**EXERCISE AIM**
Please report how many lines in the following material hold the string "Üsküdar", giving only the number.

**THE RECORDS**
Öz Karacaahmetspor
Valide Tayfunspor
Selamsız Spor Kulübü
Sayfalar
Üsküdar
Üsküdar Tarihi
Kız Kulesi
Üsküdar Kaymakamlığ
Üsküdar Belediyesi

**WRITTEN RESPONSE**
4